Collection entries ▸
<<<<
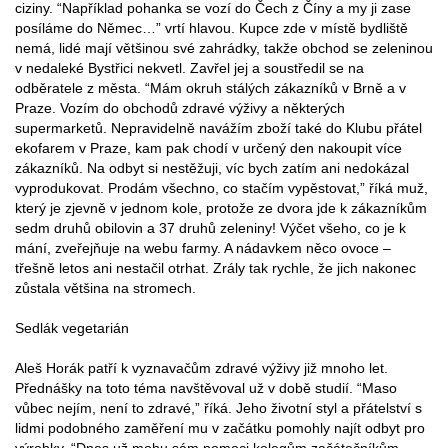
ciziny. “Například pohanka se vozí do Čech z Číny a my ji zase
posíláme do Němec…” vrtí hlavou. Kupce zde v místě bydliště
nemá, lidé mají většinou své zahrádky, takže obchod se zeleninou
v nedaleké Bystřici nekvetl. Zavřel jej a soustředil se na
odběratele z města. “Mám okruh stálých zákazníků v Brně a v
Praze. Vozím do obchodů zdravé výživy a některých
supermarketů. Nepravidelně navážím zboží také do Klubu přátel
ekofarem v Praze, kam pak chodí v určený den nakoupit více
zákazníků. Na odbyt si nestěžuji, víc bych zatím ani nedokázal
vyprodukovat. Prodám všechno, co stačím vypěstovat,” říká muž,
který je zjevně v jednom kole, protože ze dvora jde k zákazníkům
sedm druhů obilovin a 37 druhů zeleniny! Výčet všeho, co je k
mání, zveřejňuje na webu farmy. A nádavkem něco ovoce –
třešně letos ani nestačil otrhat. Zrály tak rychle, že jich nakonec
zůstala většina na stromech.
Sedlák vegetarián
Aleš Horák patří k vyznavačům zdravé výživy již mnoho let.
Přednášky na toto téma navštěvoval už v době studií. “Maso
vůbec nejím, není to zdravé,” říká. Jeho životní styl a přátelství s
lidmi podobného zaměření mu v začátku pomohly najít odbyt pro
výrobky. “Dnes už mohu sám pomoci kolegům začátečníkům.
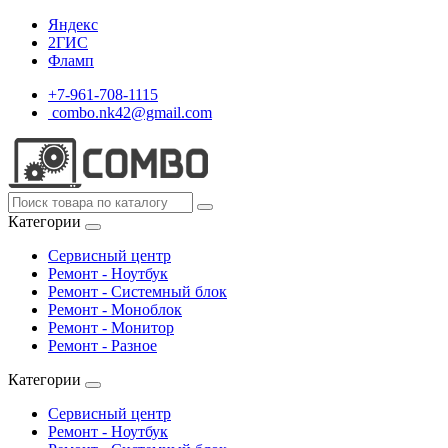
Яндекс
2ГИС
Фламп
+7-961-708-1115
combo.nk42@gmail.com
Категории
Сервисный центр
Ремонт - Ноутбук
Ремонт - Системный блок
Ремонт - Моноблок
Ремонт - Монитор
Ремонт - Разное
Категории
Сервисный центр
Ремонт - Ноутбук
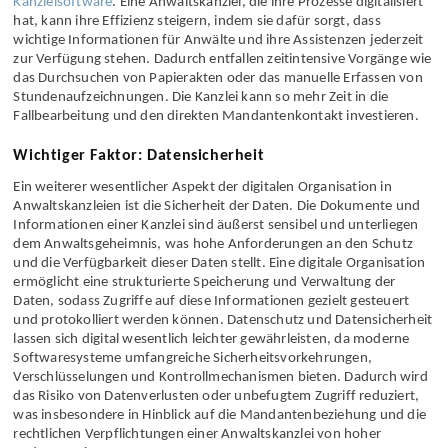
Nutzen ist. Hilfreich dabei ist eine gut
durchdachte und effiziente
Kanzleisoftware
. Eine Anwaltskanzlei, die ihre Prozesse digitalisiert
hat, kann ihre Effizienz steigern, indem sie dafür sorgt, dass
wichtige Informationen für Anwälte und ihre Assistenzen jederzeit
zur Verfügung stehen. Dadurch entfallen zeitintensive Vorgänge wie
das Durchsuchen von Papierakten oder das manuelle Erfassen von
Stundenaufzeichnungen. Die Kanzlei kann so mehr Zeit in die
Fallbearbeitung und den direkten Mandantenkontakt investieren.
Wichtiger Faktor: Datensicherheit
Ein weiterer wesentlicher Aspekt der digitalen Organisation in
Anwaltskanzleien ist die Sicherheit der Daten. Die Dokumente und
Informationen einer Kanzlei sind äußerst sensibel und unterliegen
dem Anwaltsgeheimnis, was hohe Anforderungen an den Schutz
und die Verfügbarkeit dieser Daten stellt. Eine digitale Organisation
ermöglicht eine strukturierte Speicherung und Verwaltung der
Daten, sodass Zugriffe auf diese Informationen gezielt gesteuert
und protokolliert werden können. Datenschutz und Datensicherheit
lassen sich digital wesentlich leichter gewährleisten, da moderne
Softwaresysteme umfangreiche Sicherheitsvorkehrungen,
Verschlüsselungen und Kontrollmechanismen bieten. Dadurch wird
das Risiko von Datenverlusten oder unbefugtem Zugriff reduziert,
was insbesondere in Hinblick auf die Mandantenbeziehung und die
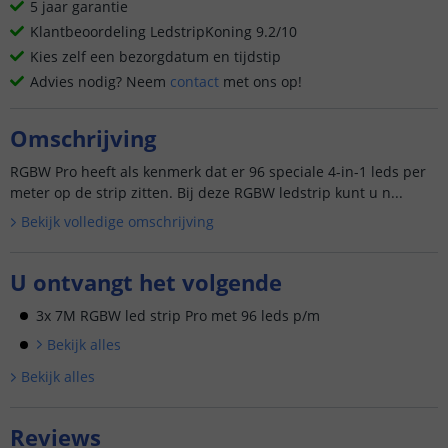
5 jaar garantie
Klantbeoordeling LedstripKoning 9.2/10
Kies zelf een bezorgdatum en tijdstip
Advies nodig? Neem
contact
met ons op!
Omschrijving
RGBW Pro heeft als kenmerk dat er 96 speciale 4-in-1 leds per
meter op de strip zitten. Bij deze RGBW ledstrip kunt u n...
Bekijk volledige omschrijving
U ontvangt het volgende
3x 7M RGBW led strip Pro met 96 leds p/m
Bekijk alle
s
Bekijk alle
s
Reviews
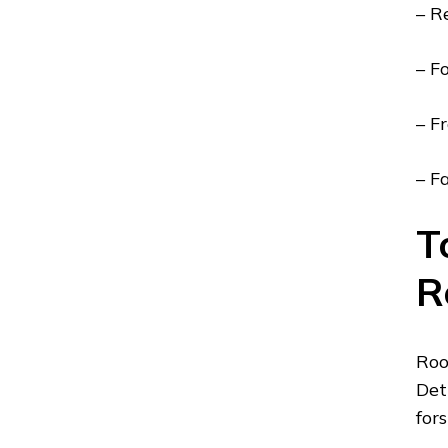
– R
– F
– F
– F
T
R
Roo
Det
for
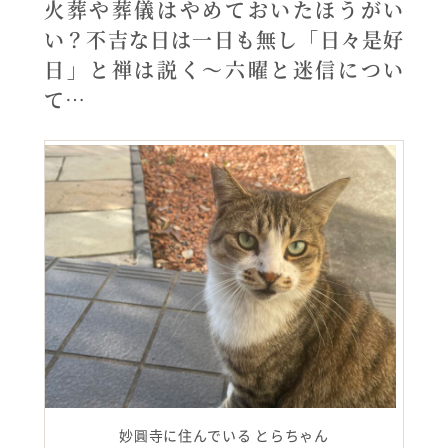
火葬や葬儀はやめておいたほうがい
い？不吉な日は一日も無し「日々是好
日」と禅は説く〜六曜と迷信につい
て…
妙圓寺に住んでいる とらちゃん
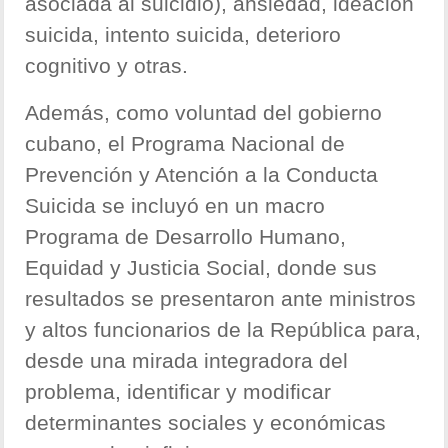
asociada al suicidio), ansiedad, ideación
suicida, intento suicida, deterioro
cognitivo y otras.
Además, como voluntad del gobierno
cubano, el Programa Nacional de
Prevención y Atención a la Conducta
Suicida se incluyó en un macro
Programa de Desarrollo Humano,
Equidad y Justicia Social, donde sus
resultados se presentaron ante ministros
y altos funcionarios de la República para,
desde una mirada integradora del
problema, identificar y modificar
determinantes sociales y económicas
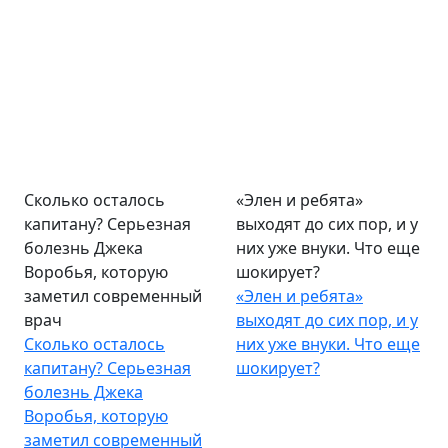
Сколько осталось
«Элен и ребята»
капитану? Серьезная
выходят до сих пор, и у
болезнь Джека
них уже внуки. Что еще
Воробья, которую
шокирует?
заметил современный
«Элен и ребята»
врач
выходят до сих пор, и у
Сколько осталось
них уже внуки. Что еще
капитану? Серьезная
шокирует?
болезнь Джека
Воробья, которую
заметил современный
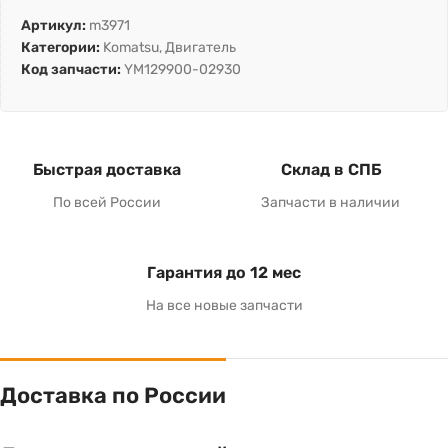
Артикул:
m3971
Категории:
Komatsu
,
Двигатель
Код запчасти:
YM129900-02930
Быстрая доставка
Склад в СПБ
По всей России
Запчасти в наличии
Гарантия до 12 мес
На все новые запчасти
Доставка по России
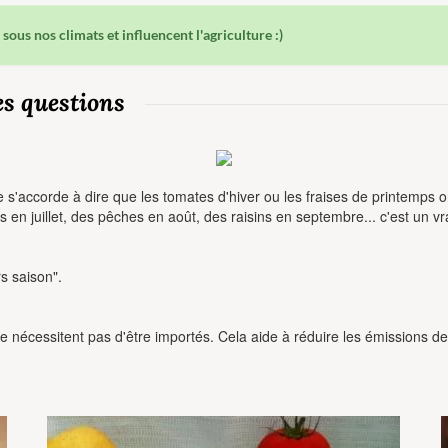
sous nos climats et influencent l'agriculture :)
es questions
de s'accorde à dire que les tomates d'hiver ou les fraises de printemps o
en juillet, des pêches en août, des raisins en septembre... c'est un vra
s saison".
ne nécessitent pas d'être importés. Cela aide à réduire les émissions d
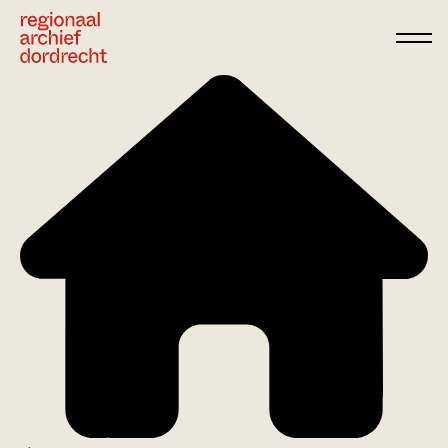
Ga direct naar de inhoud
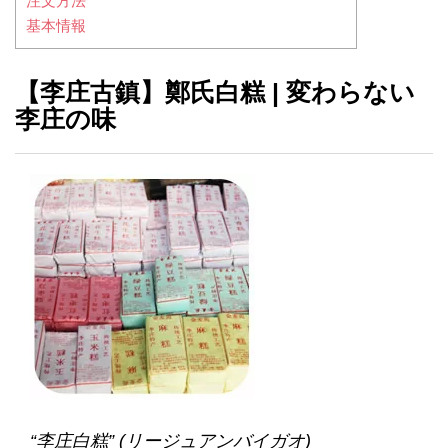
注文方法
基本情報
【李庄古鎮】鄭氏白糕 | 変わらない
李庄の味
“李庄白糕” (リージュアンバイガオ)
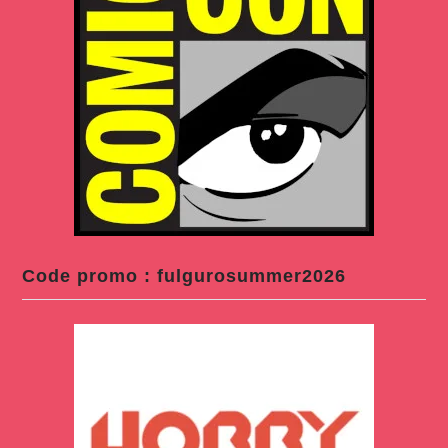
Code promo : fulgurosummer2026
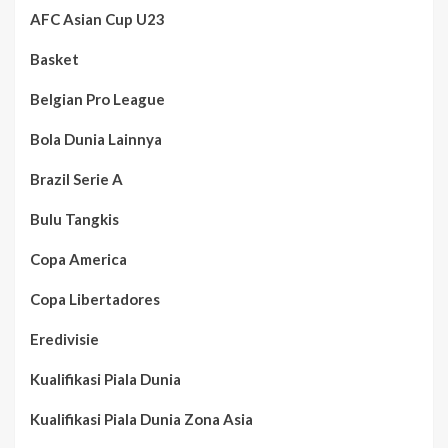
AFC Asian Cup U23
Basket
Belgian Pro League
Bola Dunia Lainnya
Brazil Serie A
Bulu Tangkis
Copa America
Copa Libertadores
Eredivisie
Kualifikasi Piala Dunia
Kualifikasi Piala Dunia Zona Asia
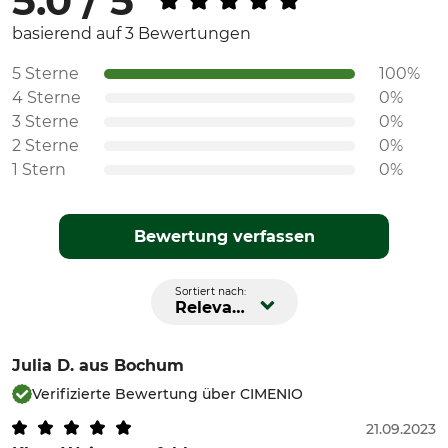
5.0 / 5
basierend auf 3 Bewertungen
5 Sterne
100%
4 Sterne
0%
3 Sterne
0%
2 Sterne
0%
1 Stern
0%
Bewertung verfassen
Sortiert nach:
Relevanz
Julia D.
aus Bochum
Verifizierte Bewertung über CIMENIO
21.09.2023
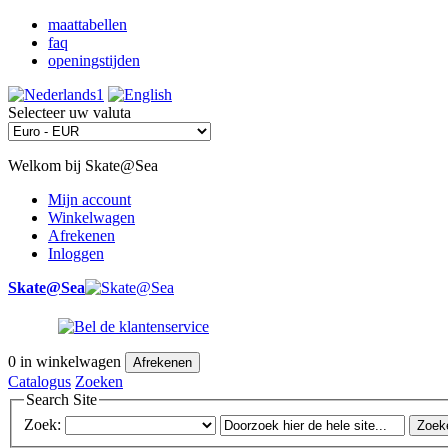
maattabellen
faq
openingstijden
Selecteer uw valuta
Welkom bij Skate@Sea
Mijn account
Winkelwagen
Afrekenen
Inloggen
Skate@Sea
0
in winkelwagen
Afrekenen
Catalogus
Zoeken
Search Site
Zoek:
Zoek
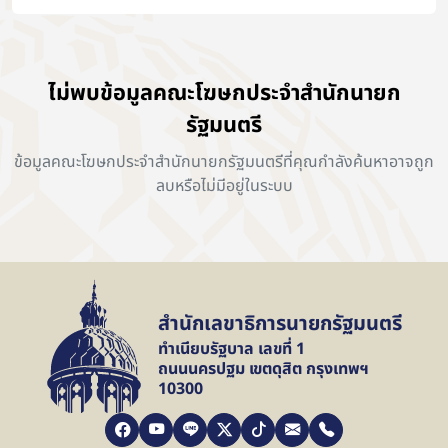
ไม่พบข้อมูลคณะโฆษกประจำสำนักนายก
รัฐมนตรี
ข้อมูลคณะโฆษกประจำสำนักนายกรัฐมนตรีที่คุณกำลังค้นหาอาจถูก
ลบหรือไม่มีอยู่ในระบบ
สำนักเลขาธิการนายกรัฐมนตรี
ทำเนียบรัฐบาล เลขที่ 1
ถนนนครปฐม เขตดุสิต กรุงเทพฯ
10300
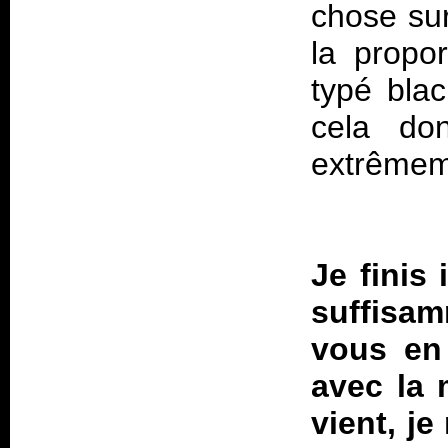
chose sur
la propo
typé blac
cela do
extrêmeme
Je finis 
suffisam
vous en 
avec la 
vient, je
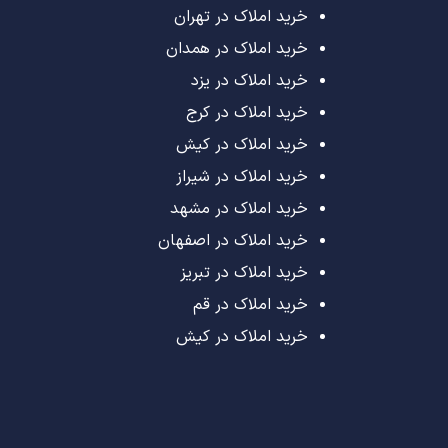
خرید املاک در تهران
خرید املاک در همدان
خرید املاک در یزد
خرید املاک در کرج
خرید املاک در کیش
خرید املاک در شیراز
خرید املاک در مشهد
خرید املاک در اصفهان
خرید املاک در تبریز
خرید املاک در قم
خرید املاک در کیش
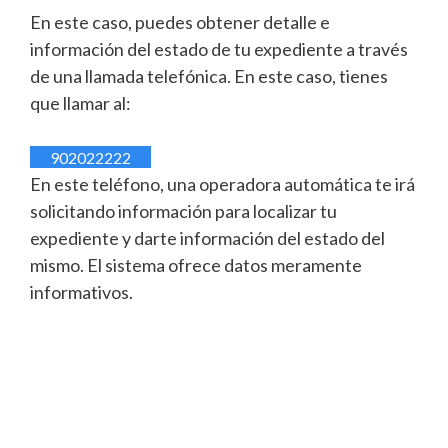
En este caso, puedes obtener detalle e
información del estado de tu expediente a través
de una llamada telefónica. En este caso, tienes
que llamar al:
902022222
En este teléfono, una operadora automática te irá
solicitando información para localizar tu
expediente y darte información del estado del
mismo. El sistema ofrece datos meramente
informativos.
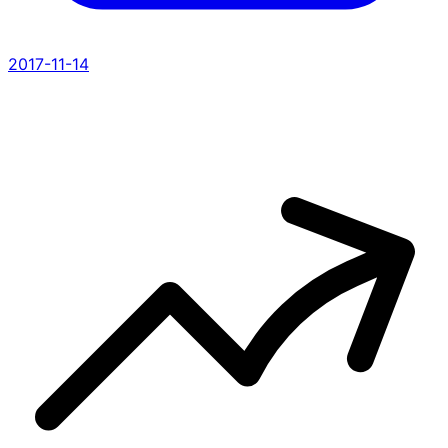
2017-11-14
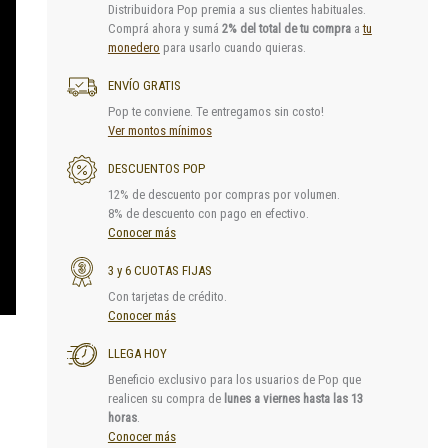
Distribuidora Pop premia a sus clientes habituales.
Comprá ahora y sumá
2% del total de tu compra
a
tu
monedero
para usarlo cuando quieras.
ENVÍO GRATIS
Pop te conviene. Te entregamos sin costo!
Ver montos mínimos
DESCUENTOS POP
12% de descuento por compras por volumen.
8% de descuento con pago en efectivo.
Conocer más
3 y 6 CUOTAS FIJAS
Con tarjetas de crédito.
Conocer más
LLEGA HOY
Beneficio exclusivo para los usuarios de Pop que
realicen su compra de
lunes a viernes hasta las 13
horas
.
Conocer más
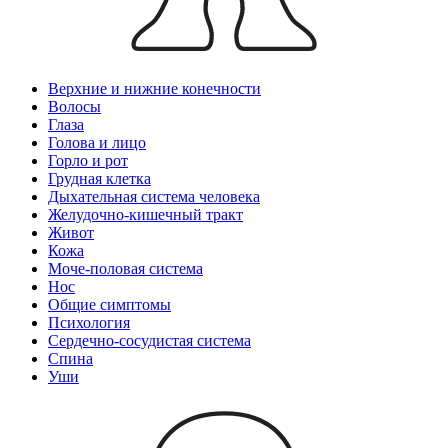
Верхние и нижние конечности
Волосы
Глаза
Голова и лицо
Горло и рот
Грудная клетка
Дыхательная система человека
Желудочно-кишечный тракт
Живот
Кожа
Моче-половая система
Нос
Общие симптомы
Психология
Сердечно-сосудистая система
Спина
Уши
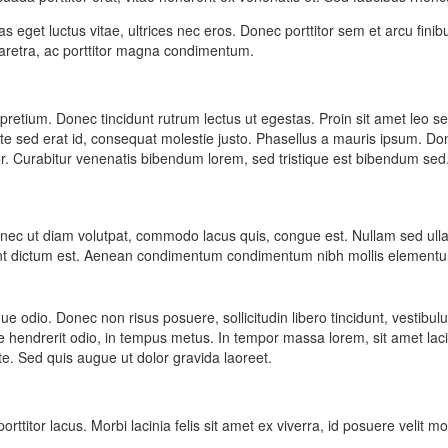
 eget luctus vitae, ultrices nec eros. Donec porttitor sem et arcu fini
s pharetra, ac porttitor magna condimentum.
 pretium. Donec tincidunt rutrum lectus ut egestas. Proin sit amet leo 
e sed erat id, consequat molestie justo. Phasellus a mauris ipsum. Done
itor. Curabitur venenatis bibendum lorem, sed tristique est bibendum sed
Donec ut diam volutpat, commodo lacus quis, congue est. Nullam sed ul
cidunt dictum est. Aenean condimentum condimentum nibh mollis element
ique odio. Donec non risus posuere, sollicitudin libero tincidunt, vestib
ae hendrerit odio, in tempus metus. In tempor massa lorem, sit amet laci
te. Sed quis augue ut dolor gravida laoreet.
tor lacus. Morbi lacinia felis sit amet ex viverra, id posuere velit m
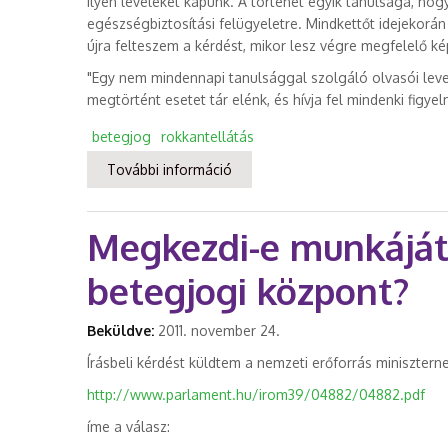
Ilyen leveleket kapunk. A történet egyik tanulsága, ho
egészségbiztosítási felügyeletre. Mindkettőt idejekorán
újra felteszem a kérdést, mikor lesz végre megfelelő k
"Egy nem mindennapi tanulsággal szolgáló olvasói leve
megtörtént esetet tár elénk, és hívja fel mindenki figye
betegjog
rokkantellátás
További információ
Mai történet a Taigetosról: Mi t
Megkezdi-e munkáját 
betegjogi központ?
Beküldve:
2011. november 24.
Írásbeli kérdést küldtem a nemzeti erőforrás miniszterne
http://www.parlament.hu/irom39/04882/04882.pdf
íme a válasz:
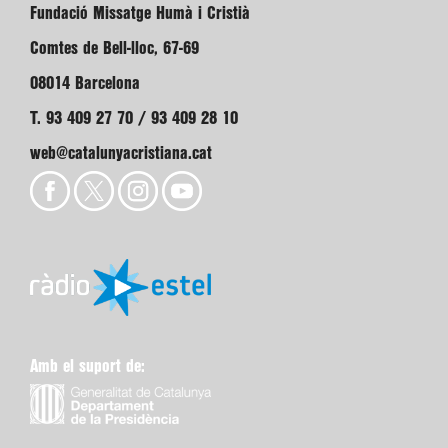
Fundació Missatge Humà i Cristià
Comtes de Bell-lloc, 67-69
08014 Barcelona
T. 93 409 27 70 / 93 409 28 10
web@catalunyacristiana.cat
Amb el suport de:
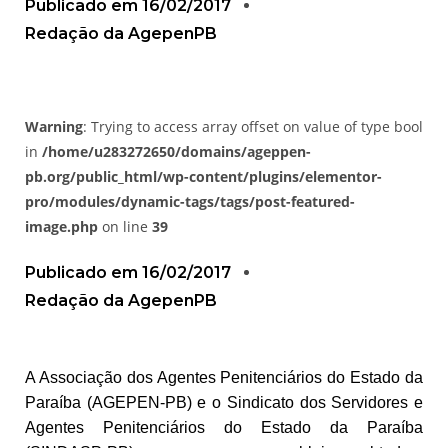
Publicado em
16/02/2017
Redação da AgepenPB
Warning
: Trying to access array offset on value of type bool
in
/home/u283272650/domains/ageppen-
pb.org/public_html/wp-content/plugins/elementor-
pro/modules/dynamic-tags/tags/post-featured-
image.php
on line
39
Publicado em
16/02/2017
Redação da AgepenPB
A Associação dos Agentes Penitenciários do Estado da
Paraíba (AGEPEN-PB) e o Sindicato dos Servidores e
Agentes Penitenciários do Estado da Paraíba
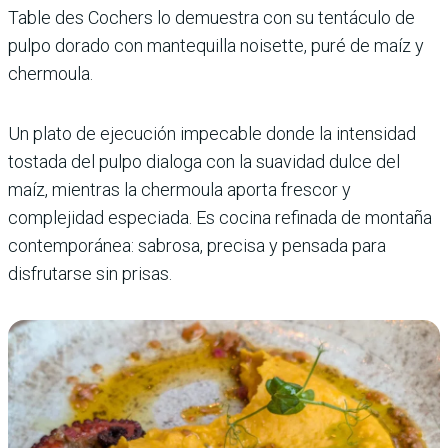
Table des Cochers lo demuestra con su tentáculo de
pulpo dorado con mantequilla noisette, puré de maíz y
chermoula.
Un plato de ejecución impecable donde la intensidad
tostada del pulpo dialoga con la suavidad dulce del
maíz, mientras la chermoula aporta frescor y
complejidad especiada. Es cocina refinada de montaña
contemporánea: sabrosa, precisa y pensada para
disfrutarse sin prisas.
>>>>
EXERCISE PROMPT ▸
Take every line above that includes "říká" and list it.

ANSWER SECTION ▸
vyprodukovat. Prodám všechno, co stačím vypěstovat,” říká muž,
vůbec nejím, není to zdravé,” říká. Jeho životní styl a přátelství s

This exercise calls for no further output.